Cụt Phi Hùng, élève de 4e originaire du village de Cà Moong, appartient à l'ethnie Khơ Mú. Il a trois frères et sœurs, mais depuis de nombreuses années, son père étant décédé prématurément, sa mère travaillant en usine et ses grands-parents vivant loin, les enfants se soutiennent mutuellement. L'année dernière, la sœur aînée de Hùng a terminé sa 3e, a quitté l'école et est partie travailler comme manœuvre à Bắc Ninh, laissant Hùng et son cadet seuls. En semaine, Hùng loge à l'internat de son école. Sa cadette, en CE2, n'ayant personne pour s'occuper d'elle, elle est envoyée vivre chez sa tante au village de Minh Tiến. Hùng, quant à lui, rentre chez lui toutes les deux semaines. À chaque fois, il prépare parfois ses repas lui-même, et parfois il va manger un morceau chez son oncle. Depuis plusieurs mois, Hùng n'a pas pu partager un repas complet en famille car les frais de voyage sont élevés et les salaires de sa mère et de sa sœur sont maigres.

Giáo viên Trường PT DTBT THCS Lượng Minh - Tương Dương phụ đạo, bồi dưỡng cho các học sinh ở xa gia đình. Ảnh - Mỹ Hà8
Photo : Mon Ha

« Notre classe compte 33 élèves, et 90 % d'entre eux vivent seuls ou avec leurs grands-parents. C'est déchirant ; ils n'ont que 13 ou 14 ans et doivent déjà être indépendants. »

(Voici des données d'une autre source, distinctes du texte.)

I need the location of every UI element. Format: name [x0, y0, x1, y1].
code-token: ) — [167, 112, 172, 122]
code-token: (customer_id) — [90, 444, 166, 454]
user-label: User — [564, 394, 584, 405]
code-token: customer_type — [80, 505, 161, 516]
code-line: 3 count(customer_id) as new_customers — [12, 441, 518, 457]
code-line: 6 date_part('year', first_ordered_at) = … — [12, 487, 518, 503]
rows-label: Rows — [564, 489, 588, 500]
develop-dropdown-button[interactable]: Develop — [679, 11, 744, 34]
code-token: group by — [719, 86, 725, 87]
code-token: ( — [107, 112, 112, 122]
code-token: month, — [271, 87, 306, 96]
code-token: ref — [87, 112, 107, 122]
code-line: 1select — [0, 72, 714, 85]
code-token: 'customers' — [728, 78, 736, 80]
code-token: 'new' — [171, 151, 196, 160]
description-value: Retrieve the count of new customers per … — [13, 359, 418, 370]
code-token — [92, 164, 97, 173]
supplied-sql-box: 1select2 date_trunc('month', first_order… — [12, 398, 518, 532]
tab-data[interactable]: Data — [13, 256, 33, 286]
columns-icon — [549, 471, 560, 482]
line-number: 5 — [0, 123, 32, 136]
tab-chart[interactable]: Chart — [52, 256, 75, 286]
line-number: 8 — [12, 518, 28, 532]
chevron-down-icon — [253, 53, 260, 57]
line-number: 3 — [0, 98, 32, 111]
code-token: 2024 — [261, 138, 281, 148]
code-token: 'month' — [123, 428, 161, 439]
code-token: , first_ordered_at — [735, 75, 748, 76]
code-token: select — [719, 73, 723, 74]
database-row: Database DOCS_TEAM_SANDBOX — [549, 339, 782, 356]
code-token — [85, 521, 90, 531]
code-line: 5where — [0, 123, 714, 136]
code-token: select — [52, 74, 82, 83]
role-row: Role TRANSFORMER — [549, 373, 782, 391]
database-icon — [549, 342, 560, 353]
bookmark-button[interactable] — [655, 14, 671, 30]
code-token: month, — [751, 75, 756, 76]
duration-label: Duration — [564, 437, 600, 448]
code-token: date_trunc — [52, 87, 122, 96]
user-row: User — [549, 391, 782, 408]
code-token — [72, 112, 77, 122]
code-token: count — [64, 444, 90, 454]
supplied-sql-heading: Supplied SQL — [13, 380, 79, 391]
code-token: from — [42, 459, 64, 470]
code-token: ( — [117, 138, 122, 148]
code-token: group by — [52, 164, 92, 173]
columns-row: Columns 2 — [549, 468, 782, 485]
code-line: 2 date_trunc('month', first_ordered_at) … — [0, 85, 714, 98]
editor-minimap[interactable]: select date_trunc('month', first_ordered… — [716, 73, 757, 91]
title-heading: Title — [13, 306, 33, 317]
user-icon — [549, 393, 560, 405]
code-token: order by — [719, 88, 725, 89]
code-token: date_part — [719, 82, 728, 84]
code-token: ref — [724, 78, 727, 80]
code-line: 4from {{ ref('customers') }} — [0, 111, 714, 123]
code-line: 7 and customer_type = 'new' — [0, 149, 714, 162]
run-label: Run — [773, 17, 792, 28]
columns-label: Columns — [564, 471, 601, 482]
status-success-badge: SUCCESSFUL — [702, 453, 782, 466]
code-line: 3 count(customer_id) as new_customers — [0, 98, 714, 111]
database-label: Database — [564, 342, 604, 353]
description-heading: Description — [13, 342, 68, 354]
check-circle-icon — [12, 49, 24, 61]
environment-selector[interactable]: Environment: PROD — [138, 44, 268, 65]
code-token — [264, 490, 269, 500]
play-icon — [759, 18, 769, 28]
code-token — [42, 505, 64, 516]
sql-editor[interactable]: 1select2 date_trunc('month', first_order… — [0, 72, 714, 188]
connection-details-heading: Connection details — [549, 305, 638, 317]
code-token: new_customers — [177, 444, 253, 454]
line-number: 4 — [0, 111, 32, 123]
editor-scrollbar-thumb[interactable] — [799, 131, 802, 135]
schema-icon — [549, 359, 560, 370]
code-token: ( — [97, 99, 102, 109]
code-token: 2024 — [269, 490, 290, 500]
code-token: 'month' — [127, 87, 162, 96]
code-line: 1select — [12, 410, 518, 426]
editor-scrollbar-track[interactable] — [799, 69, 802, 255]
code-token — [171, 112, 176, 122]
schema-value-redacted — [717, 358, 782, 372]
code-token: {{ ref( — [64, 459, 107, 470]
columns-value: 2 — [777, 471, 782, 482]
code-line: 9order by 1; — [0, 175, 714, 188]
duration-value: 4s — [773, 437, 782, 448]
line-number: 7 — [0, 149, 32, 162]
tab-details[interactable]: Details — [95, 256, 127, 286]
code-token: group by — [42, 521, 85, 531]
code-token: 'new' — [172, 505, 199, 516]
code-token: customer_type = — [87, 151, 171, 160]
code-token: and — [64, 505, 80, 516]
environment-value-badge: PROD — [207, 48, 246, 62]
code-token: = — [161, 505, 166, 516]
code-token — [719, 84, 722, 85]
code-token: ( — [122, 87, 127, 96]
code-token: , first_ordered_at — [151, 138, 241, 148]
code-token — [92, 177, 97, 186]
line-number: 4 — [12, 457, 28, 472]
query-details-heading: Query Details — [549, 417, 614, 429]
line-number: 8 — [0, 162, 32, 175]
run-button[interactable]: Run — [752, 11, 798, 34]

Enseignante Moong Thuy Duong - Collège internat ethnique Luong Minh

En tant que professeure principale de la classe 8A au collège internat ethnique Luong Minh, Mme Moong Thuy Duong a confié que de nombreux parents d'élèves ne l'avaient jamais rencontrée ni contactée. Elle a déclaré : « Notre classe compte 33 élèves, dont environ 90 % vivent seuls ou avec leurs grands-parents. C'est déchirant de les voir devoir se débrouiller seuls à seulement 13 ou 14 ans. J'aimerais parfois échanger avec les parents, mais nous ne pouvons pas créer de groupe privé sur Facebook ou Zalo car très peu d'entre eux utilisent les réseaux sociaux. Les autres travaillent dans des zones sans réseau ou n'ont pas de téléphone portable. »

En parcourant la liste des élèves de la classe de 8A, Mme Thuy Duong soupira tristement car, pour l'instant, seuls cinq élèves de sa classe avaient échappé à la pauvreté. Les autres provenaient de familles pauvres ou très pauvres. Nombre de ses élèves, bien qu'internes, avaient une assiduité scolaire très irrégulière, sans qu'elle sache quand ils seraient absents. « Beaucoup de familles n'ont même pas de quoi se nourrir, alors comment financer l'éducation de leurs enfants ? Tout repose sur les enseignants. Souvent, lorsqu'un élève est malade ou a une urgence, j'appelle les grands-parents, mais ils rétorquent qu'ils ne savent s'occuper que des petits-enfants et que c'est à l'enseignant de contacter les parents. Franchement, je ne connais pas leur numéro. Parfois, un élève est absent pendant une semaine entière et je n'arrive pas à le joindre. Je dois alors demander de l'aide au chef du village », expliqua Mme Thuy Duong.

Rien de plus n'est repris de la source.